Die Landwirtschaft nimmt dem habichtartigen Vogel den Lebensraum. Doch auch mit den Windparks gibt es Probleme, seitdem im vergangenen Jahr höhere Anlagen installiert wurden. Kurze Zeit später musste Rolf Baum vom Arbeitskreis Wiesenweihe die ersten Opfer beklagen. Ein Wiesenweihe-Männchen lag tot unter einem Windrad. Zwei verschwanden spurlos - und das mitten in der Brutzeit, wo die Vögel ihre Partner normalerweise nie im Stich lassen. "Da liegt der Verdacht nahe, dass auch hier die Windparks verantwortlich sind", sagt der Vogelfreund.

Dass Windräder zu Todesfallen für Wiesenweihen und andere Greifvögel werden, kommt immer wieder vor. "Sie erkennen einfach nicht die Gefahr", sagt der Vogelexperte Hermann Hötker vom Michael-Otto-Institut des NABU. Normalerweise sollten deshalb keine Windparks in Nähe von bekannten Brutgebieten stehen. Doch vermeiden lässt sich das nicht immer. "Das Problem kann sein, dass sich Wiesenweihen umsiedeln. Sie sind sehr unstet, was die Nistplatzwahl betrifft", erläutert Hötker.

Vielzahl von Gutachten nötig

Der Vogel könnte also überall in Deutschland Windräder zum Stillstand bringen. Doch bislang ist das nach Angaben des Bundesverbands Windenergie noch nicht vorgekommen. "Das ist ein Einzelfall und sollte es auch bleiben", meint Sprecher Alexander Sewohl. Mit Sorge betrachtet er die vielen Gutachten, die Planer vor dem Bau von Windparks zur Beeinträchtigung von verschiedenen Vogelarten und Fledermäusen erbringen müssen. "Das hat in den letzten Jahren zugenommen." Die Gutachten seien zwar wichtig, dürften aber nicht dazuführen, dass der Ausbau der Windenergie ins Stocken gerät.

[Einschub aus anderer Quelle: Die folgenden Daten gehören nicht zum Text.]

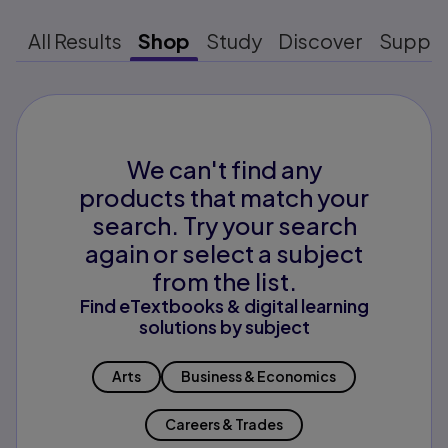
All Results
Shop
Study
Discover
Suppo
We can't find any
products that match your
search. Try your search
again or select a subject
from the list.
Find eTextbooks & digital learning
solutions by subject
Arts
Business & Economics
Careers & Trades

Die Gemeinde Krummhörn sieht sich jedenfalls im Recht und hat Beschwerde vor Gericht eingelegt. "Es geht hier um die Beschränkung von Eigentumsrechten", sagt Saathoff. In erster Instanz ist die Kommune bereits gescheitert. Nun muss sich das Oberverwaltungsgericht Lüneburg im Eilverfahren mit dem Fall befassen. Ob es bis zum 1. August eine Entscheidung fällt, ist fraglich. Dann endet die Ende Mai verhängte Schonfrist für die brütenden Greifvögel.

Der Konflikt ist damit aber nicht gelöst. Im nächsten Frühjahr wird die Wiesenweihe wieder brüten - vielleicht erneut in der Nähe der Krummhörner Windparks, vielleicht woanders.